I don't understand how given
- $X$ is $m \times n$
$\Sigma$ is positive definite
$f=\theta^TX(\Sigma^{-1})^TX^T\theta$
How is $df/d\theta = 2X\Sigma^{-1}X^T\theta$.
I don't understand how given
$\Sigma$ is positive definite
$f=\theta^TX(\Sigma^{-1})^TX^T\theta$
How is $df/d\theta = 2X\Sigma^{-1}X^T\theta$.
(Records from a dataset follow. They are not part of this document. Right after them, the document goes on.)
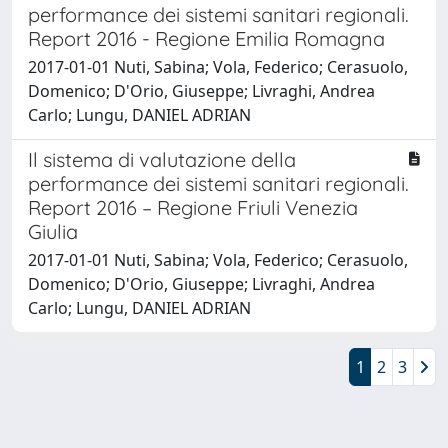
performance dei sistemi sanitari regionali.
Report 2016 - Regione Emilia Romagna
2017-01-01 Nuti, Sabina; Vola, Federico; Cerasuolo,
Domenico; D'Orio, Giuseppe; Livraghi, Andrea
Carlo; Lungu, DANIEL ADRIAN
Il sistema di valutazione della
performance dei sistemi sanitari regionali.
Report 2016 – Regione Friuli Venezia
Giulia
2017-01-01 Nuti, Sabina; Vola, Federico; Cerasuolo,
Domenico; D'Orio, Giuseppe; Livraghi, Andrea
Carlo; Lungu, DANIEL ADRIAN
1
2
3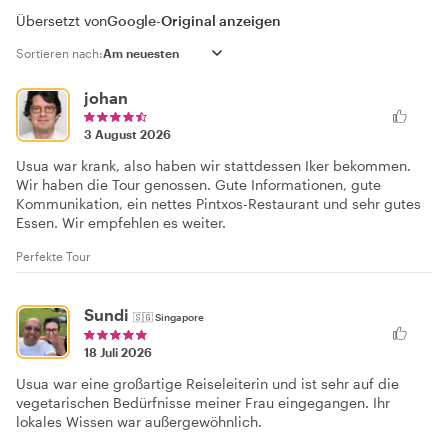
Übersetzt von
Google
-
Original anzeigen
Sortieren nach:
johan
3 August 2026
Usua war krank, also haben wir stattdessen Iker bekommen.
Wir haben die Tour genossen. Gute Informationen, gute
Kommunikation, ein nettes Pintxos-Restaurant und sehr gutes
Essen. Wir empfehlen es weiter.
Perfekte Tour
Sundi
🇸🇬
Singapore
18 Juli 2026
Usua war eine großartige Reiseleiterin und ist sehr auf die
vegetarischen Bedürfnisse meiner Frau eingegangen. Ihr
lokales Wissen war außergewöhnlich.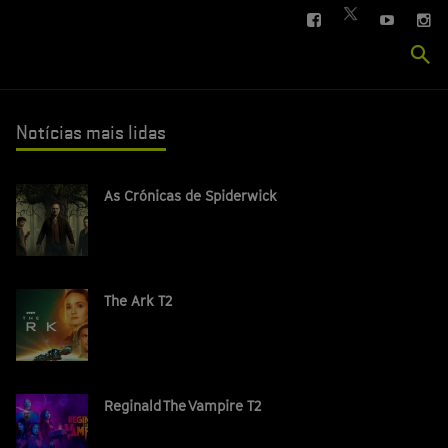
FACEBOOK
YOUTUBE
IN
TWITTER
Se
si
Notícias mais lidas
As Crónicas de Spiderwick
The Ark T2
Reginald The Vampire T2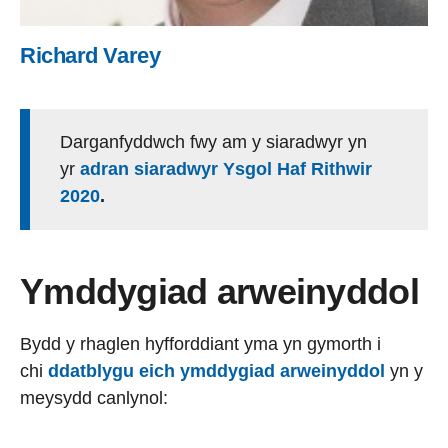
Richard Varey
Darganfyddwch fwy am y siaradwyr yn
yr
adran siaradwyr Ysgol Haf Rithwir
2020
.
Ymddygiad arweinyddol
Bydd y rhaglen hyfforddiant yma yn gymorth i
chi
ddatblygu eich ymddygiad arweinyddol
yn y
meysydd canlynol: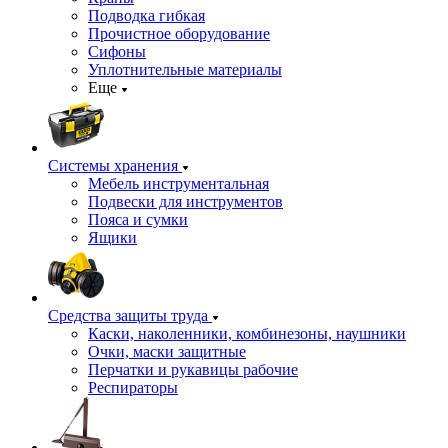
Подводка гибкая
Прочистное оборудование
Сифоны
Уплотнительные материалы
Еще
Системы хранения
Мебель инструментальная
Подвески для инструментов
Пояса и сумки
Ящики
Средства защиты труда
Каски, наколенники, комбинезоны, наушники
Очки, маски защитные
Перчатки и рукавицы рабочие
Респираторы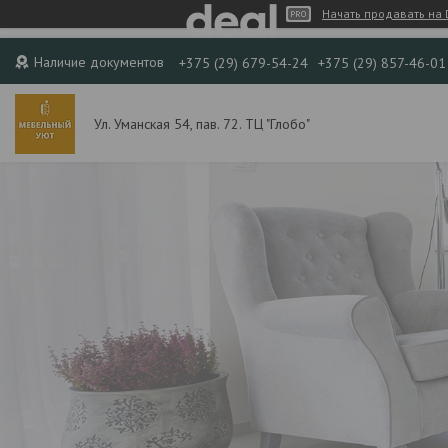
Начать продавать на 
Наличие документов
+375 (29) 679-54-24
+375 (29) 857-46-01
Ул. Уманская 54, пав. 72. ТЦ "Глобо"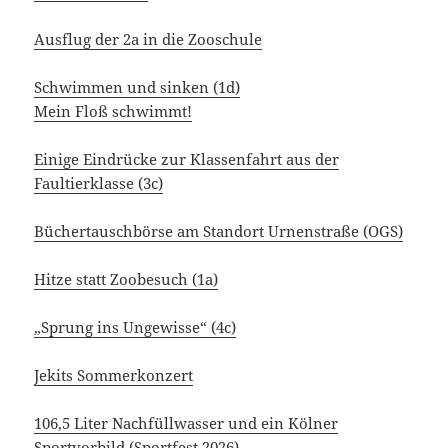
Ausflug der 2a in die Zooschule
Schwimmen und sinken (1d)
Mein Floß schwimmt!
Einige Eindrücke zur Klassenfahrt aus der
Faultierklasse (3c)
Büchertauschbörse am Standort Urnenstraße (OGS)
Hitze statt Zoobesuch (1a)
„Sprung ins Ungewisse“ (4c)
Jekits Sommerkonzert
106,5 Liter Nachfüllwasser und ein Kölner
Sportvorbild (Sportfest 2026)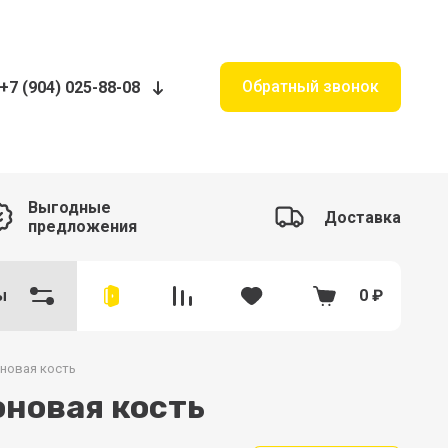
Обратный звонок
+7 (904) 025-88-08
Выгодные
Доставка
предложения
ы
0
₽
оновая кость
оновая кость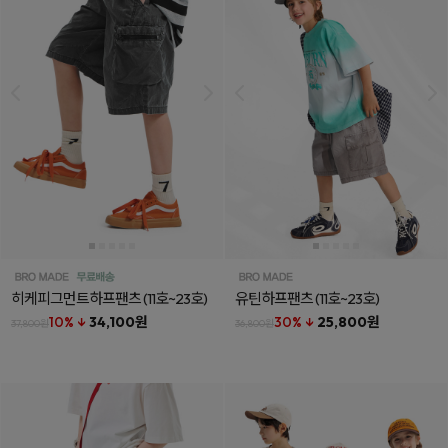
히케피그먼트하프팬츠
(11호~23호)
유틴하프팬츠
(11호~23호)
10% ↓
34,100원
30% ↓
25,800원
37,800원
36,800원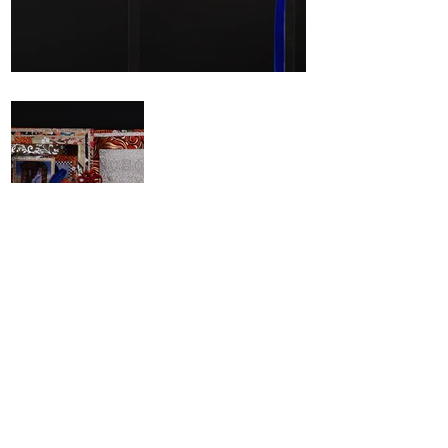
Précédent
Suivant
Maison Grasset tous droits réservés
2025
Renseignements:
Henri
.
grasset@maisongrasset.com
Tel:
+33 (0) 6 89 11 47 35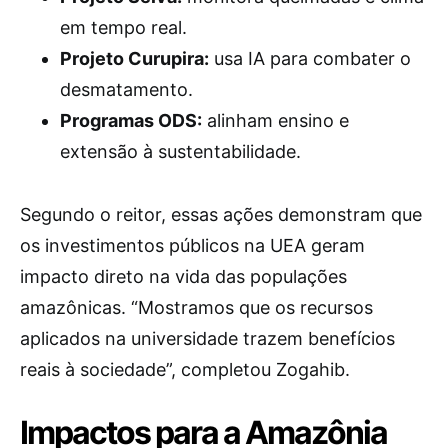
em tempo real.
Projeto Curupira:
usa IA para combater o
desmatamento.
Programas ODS:
alinham ensino e
extensão à sustentabilidade.
Segundo o reitor, essas ações demonstram que
os investimentos públicos na UEA geram
impacto direto na vida das populações
amazônicas. “Mostramos que os recursos
aplicados na universidade trazem benefícios
reais à sociedade”, completou Zogahib.
Impactos para a Amazônia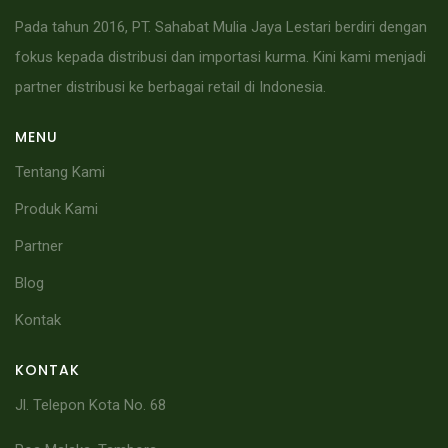
Pada tahun 2016, PT. Sahabat Mulia Jaya Lestari berdiri dengan
fokus kepada distribusi dan importasi kurma. Kini kami menjadi
partner distribusi ke berbagai retail di Indonesia.
MENU
Tentang Kami
Produk Kami
Partner
Blog
Kontak
KONTAK
Jl. Telepon Kota No. 68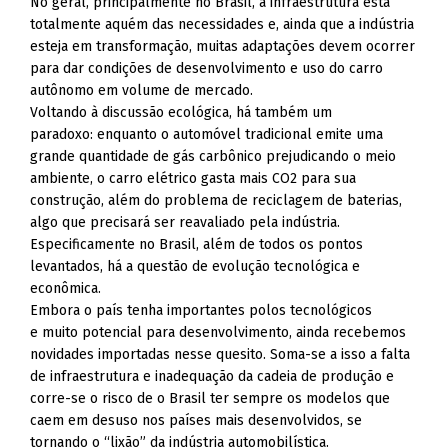
No geral, principalmente no Brasil, a infraestrutura está
totalmente aquém das necessidades e, ainda que a indústria
esteja em transformação, muitas adaptações devem ocorrer
para dar condições de desenvolvimento e uso do carro
autônomo em volume de mercado.
Voltando à discussão ecológica, há também um
paradoxo: enquanto o automóvel tradicional emite uma
grande quantidade de gás carbônico prejudicando o meio
ambiente, o carro elétrico gasta mais CO2 para sua
construção, além do problema de reciclagem de baterias,
algo que precisará ser reavaliado pela indústria.
Especificamente no Brasil, além de todos os pontos
levantados, há a questão de evolução tecnológica e
econômica.
Embora o país tenha importantes polos tecnológicos
e muito potencial para desenvolvimento, ainda recebemos
novidades importadas nesse quesito. Soma-se a isso a falta
de infraestrutura e inadequação da cadeia de produção e
corre-se o risco de o Brasil ter sempre os modelos que
caem em desuso nos países mais desenvolvidos, se
tornando o “lixão” da indústria automobilística.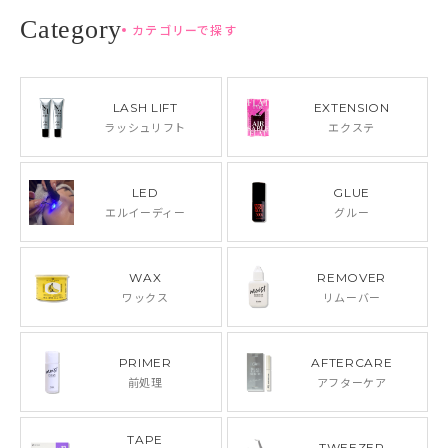
カテゴリーで探す
LASH LIFT
EXTENSION
ラッシュリフト
エクステ
LED
GLUE
エルイーディー
グルー
WAX
REMOVER
ワックス
リムーバー
PRIMER
AFTERCARE
前処理
アフターケア
TAPE
TWEEZER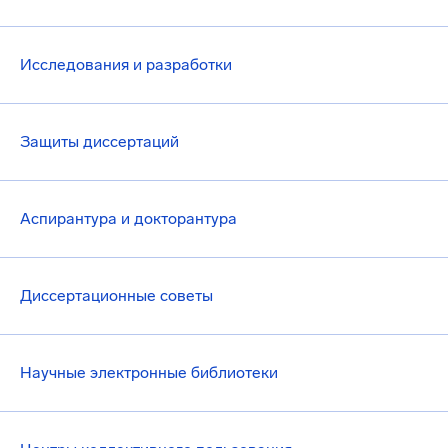
Исследования и разработки
Защиты диссертаций
Аспирантура и докторантура
Диссертационные советы
Научные электронные библиотеки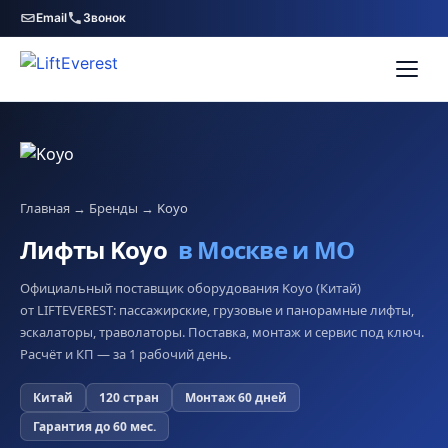
Email
Звонок
Главная
→
Бренды
→
Koyo
Лифты Koyo
в Москве и МО
Официальный поставщик оборудования Koyo (Китай)
от LIFTEVEREST: пассажирские, грузовые и панорамные лифты,
эскалаторы, траволаторы. Поставка, монтаж и сервис под ключ.
Расчёт и КП — за 1 рабочий день.
Китай
120 стран
Монтаж 60 дней
Гарантия до 60 мес.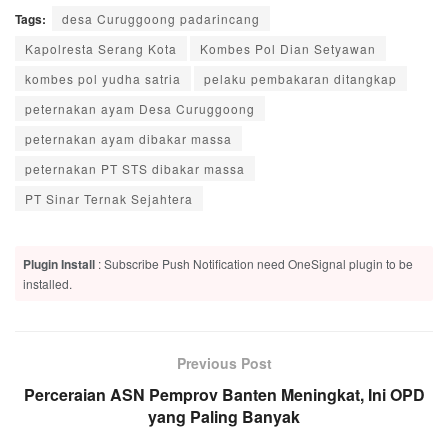
Tags:
desa Curuggoong padarincang
Kapolresta Serang Kota
Kombes Pol Dian Setyawan
kombes pol yudha satria
pelaku pembakaran ditangkap
peternakan ayam Desa Curuggoong
peternakan ayam dibakar massa
peternakan PT STS dibakar massa
PT Sinar Ternak Sejahtera
Plugin Install
: Subscribe Push Notification need OneSignal plugin to be
installed.
Previous Post
Perceraian ASN Pemprov Banten Meningkat, Ini OPD
yang Paling Banyak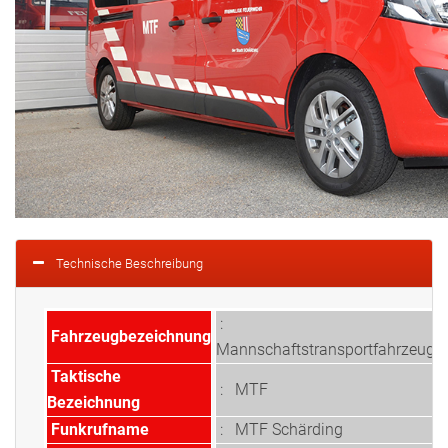
Technische Beschreibung
:
Fahrzeugbezeichnung
Mannschaftstransportfahrzeug
Taktische
: MTF
Bezeichnung
Funkrufname
: MTF Schärding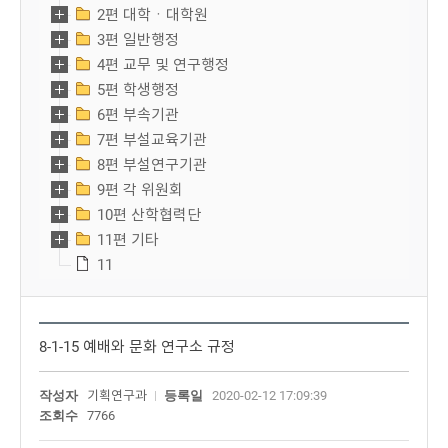
2편 대학ㆍ대학원
3편 일반행정
4편 교무 및 연구행정
5편 학생행정
6편 부속기관
7편 부설교육기관
8편 부설연구기관
9편 각 위원회
10편 산학협력단
11편 기타
11
8-1-15 예배와 문화 연구소 규정
작성자
기획연구과
등록일
2020-02-12 17:09:39
조회수
7766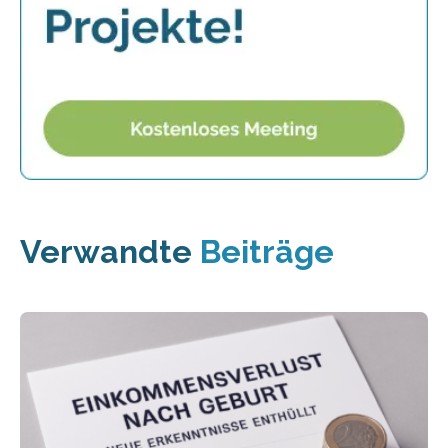
Verwandte
Beiträge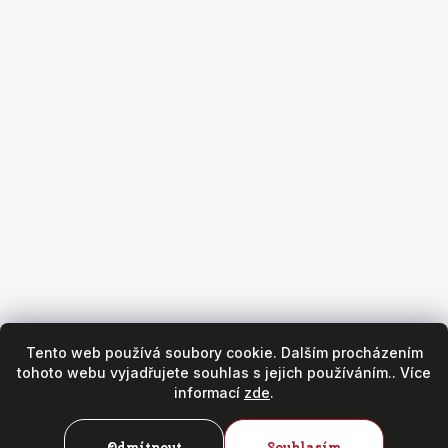
Obchod
Všeobecné obchodní podmínky
Reklamační podmínky
Puncovní značky
Hodinářský servis
Zásady ochrany osobních údajů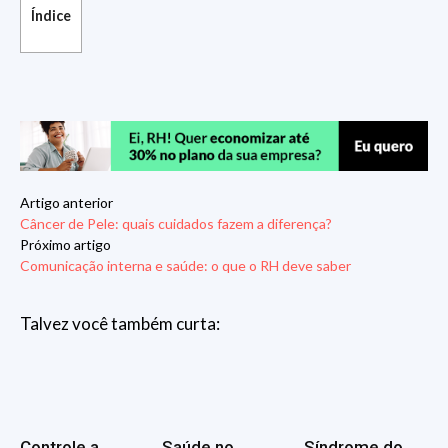
Índice
Artigo anterior
Câncer de Pele: quais cuidados fazem a diferença?
Próximo artigo
Comunicação interna e saúde: o que o RH deve saber
Talvez você também curta:
Controle a
Saúde no
Síndrome do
OK, here is how this works. Call $A = X (\Sigma)^{-T} X^T$ and note that $A^T=A$. Now we write the quadratic form $Q$ as
$$Q = \theta A \theta^T = \theta_i A_{ij} \theta_j = A_{ij} \theta_i \theta_j$$
Where summation convention is implied. Now, take the derivative with respect to $\theta_k$ to obtain
$$\begin{align} \frac{\partial Q}{\partial \theta_k} &= A_{ij} ( \frac{\partial \theta_i}{\partial \theta_k} \theta_j + \theta_i \frac{\partial \theta_j}{\partial \theta_k} ) \\ &= A_{ij} ( \delta_{ik} \theta_j + \theta_i \delta_{jk} ) \\ &= A_{kj} \theta_j + A_{ik} \theta_i \\ &= A_{kj} \theta_j + A_{jk} \theta_j \\ &= 2 A_{kj} \theta_j \\ \end{align}$$
which is equivalent to
$$\begin{align} \frac{\partial Q}{\partial \theta} &= 2 A\theta \\ &= 2 X (\Sigma)^{-T} X^T \theta \end{align}$$
I may give you some intuition to remember this matrix identity once and for all. Consider the quadratic form $Q$ as a simple single variable function of $\theta$. So $Q=A\theta^2$ and then take the derivative to get $2A\theta$. However, this is just for remembering and not actually presents what is happening.